Figure 1.

A heritable B cell deficiency. (a) Frequencies of CD19⁺ and Thy1.2⁺ blood lymphocytes in the emptyhive pedigree. Percentages (b, c, e) and numbers (d) of B cell subsets in bone marrow (b), spleen (c) and peritoneal cavity (e). Hardy fractions in bone marrow (A-F) were gated as follows: A (B220⁺CD43⁺BP-1⁻CD24⁻); B (B220⁺CD43⁺BP-1⁻CD24⁺); C (B220⁺CD43⁺BP-1⁺CD24⁺); D (B220⁺CD43⁻IgM⁻IgD⁻); E (B220⁺CD43⁻IgM⁻IgD⁺); F (B220⁺CD43⁻IgM⁺IgD⁺). The C' fraction (B220⁺CD43⁺BP⁻1⁺CD24^hi) was not resolved. Fractions A and B-D may also be gated as CD19⁻ and CD19⁺ populations among B220⁺IgM⁻cells, respectively (b).
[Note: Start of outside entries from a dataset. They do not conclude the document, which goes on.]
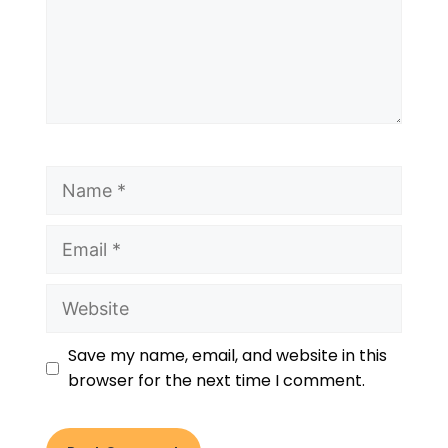
Save my name, email, and website in this
browser for the next time I comment.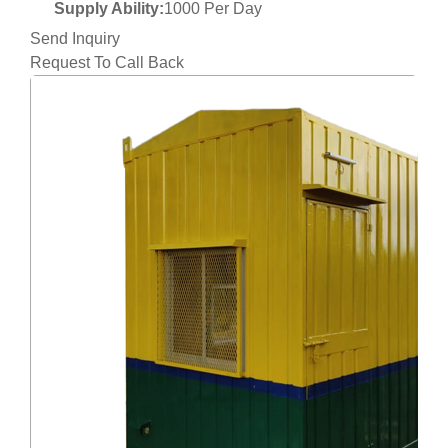
Supply Ability:
1000 Per Day
Send Inquiry
Request To Call Back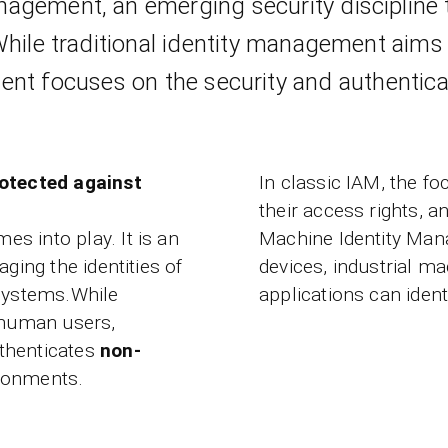
nagement, an emerging security discipline 
While traditional identity management aims 
nt focuses on the security and authenticat
rotected against
In classic IAM, the fo
their access rights, 
es into play. It is an
Machine Identity Mana
ging the identities of
devices, industrial m
 systems.While
applications can iden
 human users,
thenticates
non-
ronments.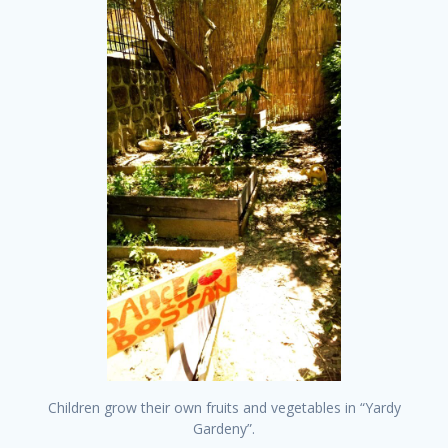
Children grow their own fruits and vegetables in “Yardy
Gardeny”.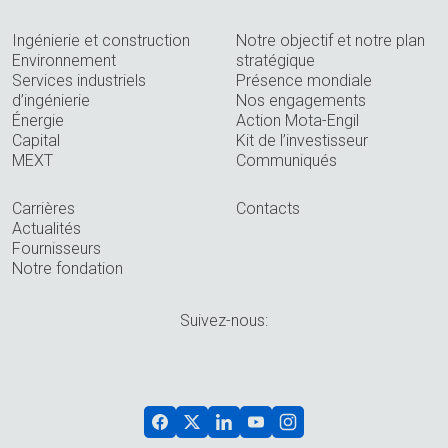
Ingénierie et construction
Notre objectif et notre plan
Environnement
stratégique
Services industriels
Présence mondiale
d’ingénierie
Nos engagements
Énergie
Action Mota-Engil
Capital
Kit de l’investisseur
MEXT
Communiqués
Carrières
Contacts
Actualités
Fournisseurs
Notre fondation
Suivez-nous: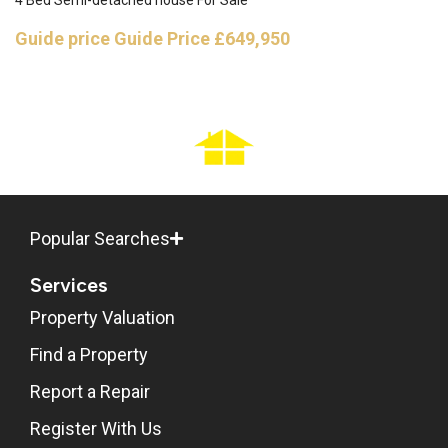
4 Bed Semi-detached house For Sale
Guide price
Guide Price £649,950
Popular Searches
Services
Property Valuation
Find a Property
Report a Repair
Register With Us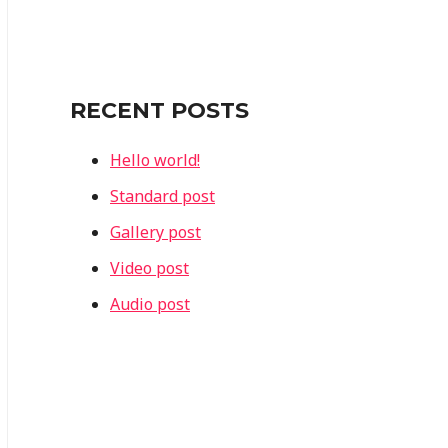
r
c
h
f
RECENT POSTS
o
Hello world!
r
Standard post
:
Gallery post
Video post
Audio post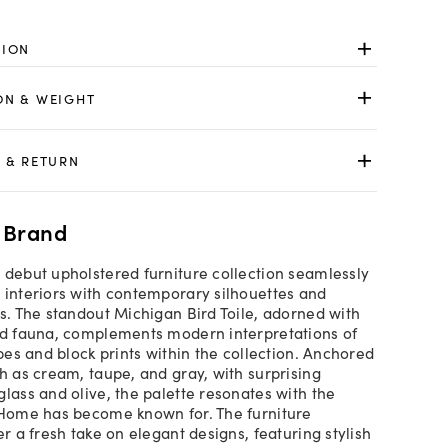
TION
ON & WEIGHT
 & RETURN
 Brand
 debut upholstered furniture collection seamlessly
 interiors with contemporary silhouettes and
cs. The standout Michigan Bird Toile, adorned with
nd fauna, complements modern interpretations of
ipes and block prints within the collection. Anchored
ch as cream, taupe, and gray, with surprising
glass and olive, the palette resonates with the
 Home has become known for. The furniture
er a fresh take on elegant designs, featuring stylish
IgM⁺ splenocytes were divided into the following subsets: T1 (CD93⁺CD23⁻); T2 (CD93⁺CD23⁺IgM^int); T3 (CD93⁺CD23⁺IgM^hi); MZ (CD93⁻CD23⁻IgM^hiCD21^hi); Fo (CD93⁻CD23⁺). Peritoneal lymphocytes were divided into B-2 (CD19⁺B220^hi), B-1 (CD19⁺B220^lo−int), B-1a (CD5⁺CD43⁺) and B-1b (CD5⁻CD43⁻) subsets. (f) IgM allotype expression on CD19⁺ blood lymphocytes from wild-type and emptyhive mice on a (C57BL/6 × BALB/c)F2 (IgM^a/b) background. Data are representative of three (a to e), or one (f) independent experiments using three mice per genotype. Each symbol represents an individual mouse.